Bright’s speech was, on the whole, more optimistic about the fortunes of republicanism abroad than the Daily News a decade earlier. But what both of these clippings had in common—and what evidently made an impression on Lincoln—was their assertion that what happened in the United States had a bearing on the destiny of “Republican institutions” in England as well as “throughout the world.” Knowing that Lincoln read clippings like these, we can conclude that his own powerful rhetoric was informed partly by his attention to what the “liberal party” was saying abroad.
When he expressed his fear that “our republican robe is soiled,” for example, or his hope “the succeeding millions of free happy people, the world over, shall rise up, and call us blessed,” Lincoln gave voice not only to what most Americans liked to believe about the influence of their country, but also to what actual Europeans were saying at the time. And given this fact, it can be misleading to remember the wartime Lincoln as a president who only cared about “the Union” and not at all about “slavery,” as though Lincoln’s Unionism was a sign of pusillanimity instead of moral principle. He cared about the Union partly because he believed the “liberal party throughout the world” was depending on its demonstration that republican institutions were stable and just. And as his Peoria speech reveals, that belief was not separable from his concern about the “monstrous injustice” of slavery.
All of these reflections, remember, were made possible by a simple keyword search. My discovery of the source of Lincoln’s Peoria quote was an incredibly easy discovery to make, thanks to the digitization of the newspaper that contained it. But without that digitization, the article Lincoln cited—buried as it was in one issue of the New York TImes—would have been incredibly difficult to discover. That may be why, as far as I am aware, no other historian has ever identified the quotation’s source, though I would be happy to learn otherwise. Even if it has been noticed before, the important point is that keyword searching was responsible for my finding it for my research, which is one of the reasons why historians should be excited by the digitization of primary sources.
We should be excited, but we should also take an active interest in how that digitization is done. Six years ago, this is the sort of discovery that I dreamed that the keyword revolution would make possible. And I suspect that for most historians, the advantages of the method I’ve used for this post are more familiar and more obvious than the advantages of computer-generated search techniques like algorithmic text mining. But it is worth noting that whether you are text mining, or you are punching in a simple string of text into a search box to discover its source, the size of the corpus you are searching matters a great deal, as does the way that corpus is digitized and made accessible to historians.
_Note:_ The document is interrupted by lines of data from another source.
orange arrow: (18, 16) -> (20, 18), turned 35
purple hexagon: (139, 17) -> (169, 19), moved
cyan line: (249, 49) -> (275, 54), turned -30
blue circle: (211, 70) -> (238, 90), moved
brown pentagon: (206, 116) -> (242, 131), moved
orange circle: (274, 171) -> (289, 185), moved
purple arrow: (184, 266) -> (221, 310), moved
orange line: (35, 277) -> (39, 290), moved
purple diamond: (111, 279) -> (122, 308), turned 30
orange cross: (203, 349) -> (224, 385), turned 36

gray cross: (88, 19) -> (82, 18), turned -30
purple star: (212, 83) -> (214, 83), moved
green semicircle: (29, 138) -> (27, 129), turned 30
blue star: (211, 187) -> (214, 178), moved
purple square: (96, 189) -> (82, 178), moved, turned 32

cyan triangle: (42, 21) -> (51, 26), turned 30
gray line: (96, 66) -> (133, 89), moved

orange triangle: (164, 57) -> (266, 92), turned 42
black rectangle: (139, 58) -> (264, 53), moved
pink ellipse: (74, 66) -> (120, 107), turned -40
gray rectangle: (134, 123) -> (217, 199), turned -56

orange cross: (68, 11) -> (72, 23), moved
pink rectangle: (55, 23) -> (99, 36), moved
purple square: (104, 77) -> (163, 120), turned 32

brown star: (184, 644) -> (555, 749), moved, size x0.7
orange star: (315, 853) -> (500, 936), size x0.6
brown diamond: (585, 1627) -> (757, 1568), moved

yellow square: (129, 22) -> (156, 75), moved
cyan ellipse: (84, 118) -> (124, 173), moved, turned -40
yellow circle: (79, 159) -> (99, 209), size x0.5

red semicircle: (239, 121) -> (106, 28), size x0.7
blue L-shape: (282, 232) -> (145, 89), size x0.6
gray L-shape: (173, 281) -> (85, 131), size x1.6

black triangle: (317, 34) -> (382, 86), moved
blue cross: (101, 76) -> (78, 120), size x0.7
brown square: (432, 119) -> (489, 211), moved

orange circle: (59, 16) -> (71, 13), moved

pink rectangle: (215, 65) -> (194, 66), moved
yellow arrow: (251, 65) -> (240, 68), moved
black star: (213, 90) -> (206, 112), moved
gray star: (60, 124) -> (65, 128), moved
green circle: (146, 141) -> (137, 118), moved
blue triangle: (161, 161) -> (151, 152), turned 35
Experiences like this one remind me of how important it is for historians—even those who don’t define themselves as “digital historians”—to pay attention to issues like the problems with Optical Character Recognition, or Shane Landrum’s caveat lector to users of ProQuest, or Ben Schmidt’s post on what historians don’t know about database design. You may not care a lick about Wordle or know a thing about topic modeling. But if you think it’s useful and interesting to learn who Abraham Lincoln was quoting in one of his most important speeches, these are issues that should matter to you. Increasingly, they matter to me.